Summary
dismissing run of the mill negligence claim for failure to state a § 1983 claim
Summary of this case from Boyd v. HolmesOpinion
1:16cv1330 (AJT/MSN)
06-19-2017
MEMORANDUM OPINION
Belialyanwa I. Williams, a Virginia inmate proceeding pro se, has filed a civil rights action pursuant to 42 U.S.C. §1983, alleging claims arising out of an accident that befell him at Lunenburg Correctional Center ("LCC") and seeking monetary damages. Plaintiff has applied to proceed in forma pauperis in the lawsuit. Following review of the initial complaint, an Order was entered directing plaintiff to file an amended complaint using a standardized §1983 complaint form. Plaintiff has complied with those instructions.
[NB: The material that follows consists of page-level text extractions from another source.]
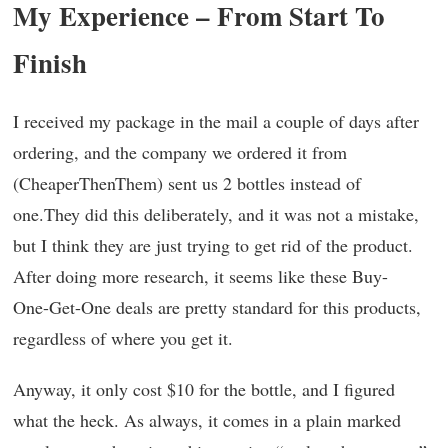
My Experience – From Start To
Finish
I received my package in the mail a couple of days after
ordering, and the company we ordered it from
(CheaperThenThem) sent us 2 bottles instead of
one.They did this deliberately, and it was not a mistake,
but I think they are just trying to get rid of the product.
After doing more research, it seems like these Buy-
One-Get-One deals are pretty standard for this products,
regardless of where you get it.
Anyway, it only cost $10 for the bottle, and I figured
what the heck. As always, it comes in a plain marked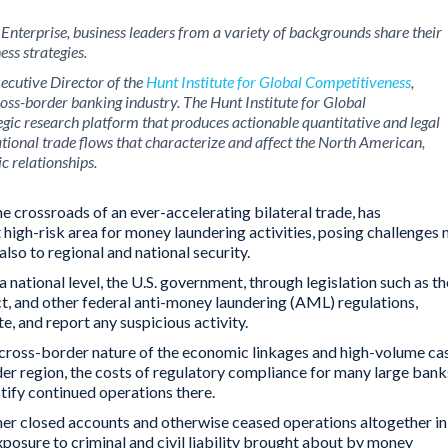
 Enterprise
, business leaders from a variety of backgrounds share their
ess strategies.
xecutive Director of the
Hunt Institute for Global Competitiveness
,
cross-border banking industry. The Hunt Institute for Global
egic research platform that produces actionable quantitative and legal
ational trade flows that characterize and affect the North American,
c relationships.
e crossroads of an ever-accelerating bilateral trade, has
high-risk area for money laundering activities, posing challenges 
also to regional and national security.
 a national level, the U.S. government, through legislation such as th
t, and other federal anti-money laundering (AML) regulations,
e, and report any suspicious activity.
id cross-border nature of the economic linkages and high-volume ca
der region, the costs of regulatory compliance for many large bank
ify continued operations there.
ther closed accounts and otherwise ceased operations altogether in
exposure to criminal and civil liability brought about by money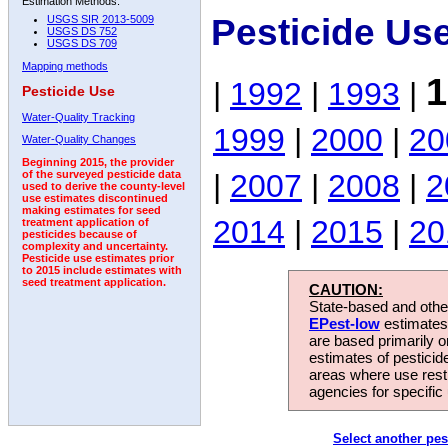
Estimation Methods:
Pesticide Us
USGS SIR 2013-5009
USGS DS 752
USGS DS 709
Mapping methods
1
|
1992
|
1993
|
Pesticide Use
Water-Quality Tracking
1999
|
2000
|
20
Water-Quality Changes
Beginning 2015, the provider
|
2007
|
2008
|
2
of the surveyed pesticide data
used to derive the county-level
use estimates discontinued
making estimates for seed
2014
|
2015
|
20
treatment application of
pesticides because of
complexity and uncertainty.
Pesticide use estimates prior
to 2015 include estimates with
seed treatment application.
CAUTION:
State-based and other
EPest-low
estimates.
are based primarily 
estimates of pesticid
areas where use rest
agencies for specific 
Select another pes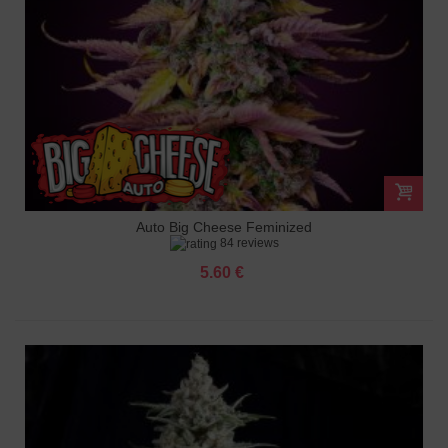
Auto Big Cheese Feminized
84 reviews
5.60 €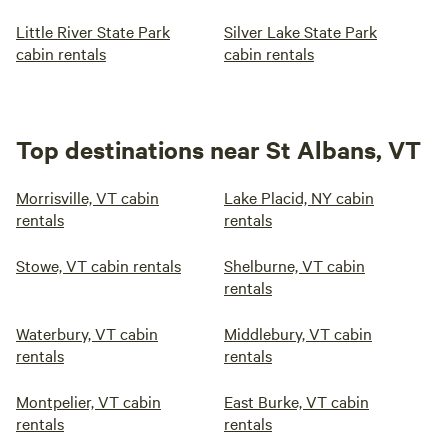
Little River State Park
Silver Lake State Park
cabin rentals
cabin rentals
Top destinations near St Albans, VT
Morrisville, VT cabin
Lake Placid, NY cabin
rentals
rentals
Stowe, VT cabin rentals
Shelburne, VT cabin
rentals
Waterbury, VT cabin
Middlebury, VT cabin
rentals
rentals
Montpelier, VT cabin
East Burke, VT cabin
rentals
rentals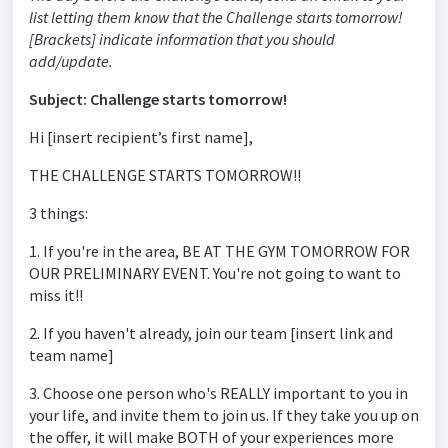
list letting them know that the Challenge starts tomorrow!
[Brackets] indicate information that you should
add/update.
Subject: Challenge starts tomorrow!
Hi [insert recipient’s first name],
THE CHALLENGE STARTS TOMORROW!!
3 things:
1. If you're in the area, BE AT THE GYM TOMORROW FOR
OUR PRELIMINARY EVENT. You're not going to want to
miss it!!
2. If you haven't already, join our team [insert link and
team name]
3. Choose one person who's REALLY important to you in
your life, and invite them to join us. If they take you up on
the offer, it will make BOTH of your experiences more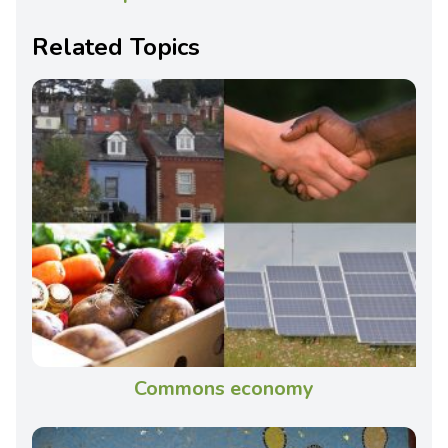
Related Topics
Commons economy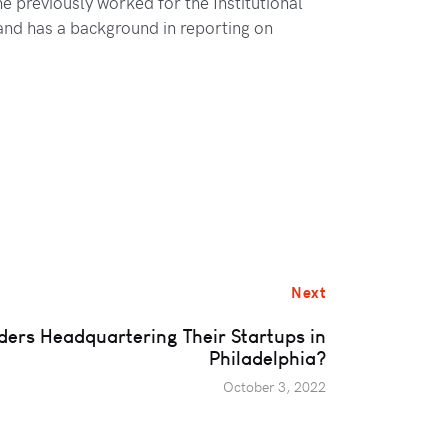
e previously worked for the Institutional
 and has a background in reporting on
Next
ers Headquartering Their Startups in
Philadelphia?
October 3, 2022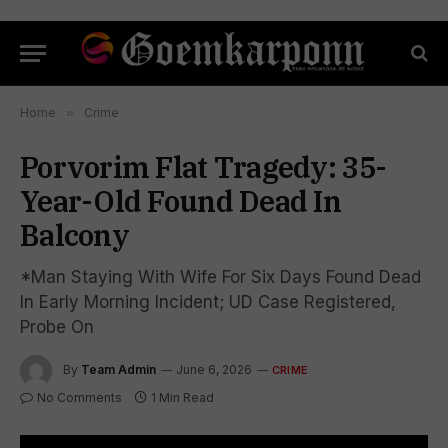
Home
»
Crime
Porvorim Flat Tragedy: 35-
Year-Old Found Dead In
Balcony
*Man Staying With Wife For Six Days Found Dead
In Early Morning Incident; UD Case Registered,
Probe On
By
Team Admin
June 6, 2026
CRIME
No Comments
1 Min Read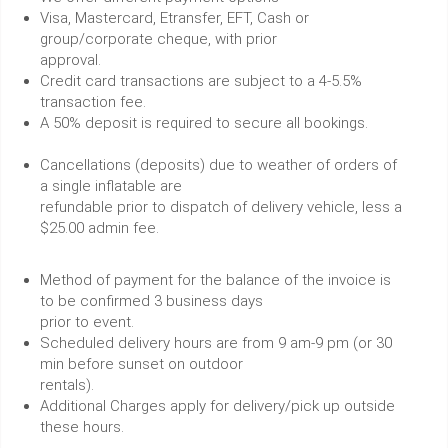
Visa, Mastercard, Etransfer, EFT, Cash or
group/corporate cheque, with prior
approval.
Credit card transactions are subject to a 4-5.5%
transaction fee.
A 50% deposit is required to secure all bookings.
Cancellations (deposits) due to weather of orders of
a single inflatable are
refundable prior to dispatch of delivery vehicle, less a
$25.00 admin fee.
Method of payment for the balance of the invoice is
to be confirmed 3 business days
prior to event.
Scheduled delivery hours are from 9 am-9 pm (or 30
min before sunset on outdoor
rentals).
Additional Charges apply for delivery/pick up outside
these hours.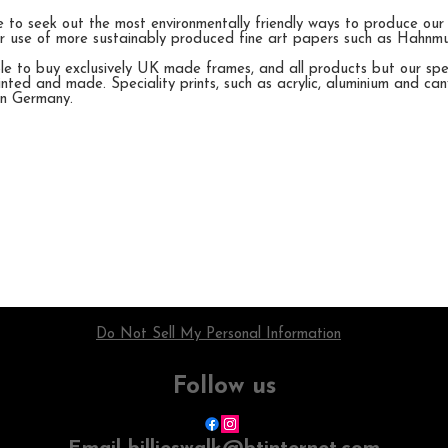
e to seek out the most environmentally friendly ways to produce our
her use of more sustainably produced fine art papers such as Hahn
e to buy exclusively UK made frames, and all products but our speci
nted and made. Speciality prints, such as acrylic, aluminium and ca
in Germany.
Do Not Sell My Personal Information
Follow us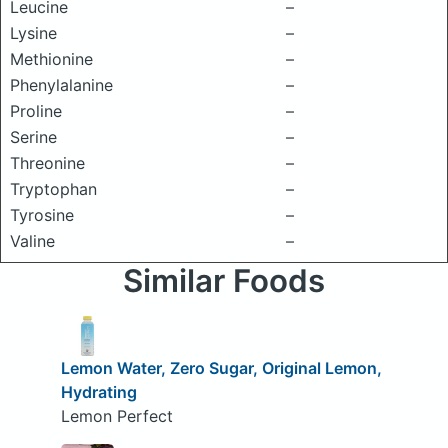
Leucine
–
Lysine
–
Methionine
–
Phenylalanine
–
Proline
–
Serine
–
Threonine
–
Tryptophan
–
Tyrosine
–
Valine
–
Similar Foods
Lemon Water, Zero Sugar, Original Lemon,
Hydrating
Lemon Perfect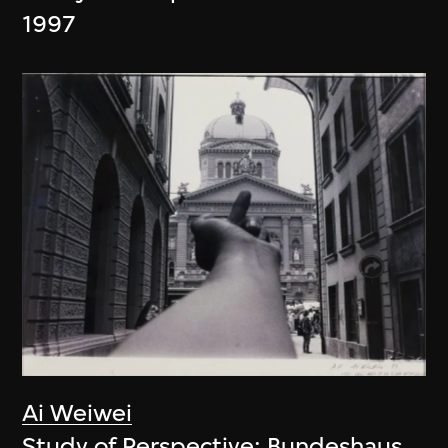
1997
Ai Weiwei
Study of Perspective: Bundeshaus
After careful review of the amended complaint, the claims must be dismissed with prejudice pursuant to 28 U.S.C. § 1915A(b)(1) for failure to state a claim for which relief can be granted.
Section 1915A provides:
(a) Screening.—The court shall review, before docketing, if feasible or, in any event, as soon as practicable after docketing, a complaint in a civil action in which a prisoner seeks redress from a governmental entity or officer or employee of a governmental entity.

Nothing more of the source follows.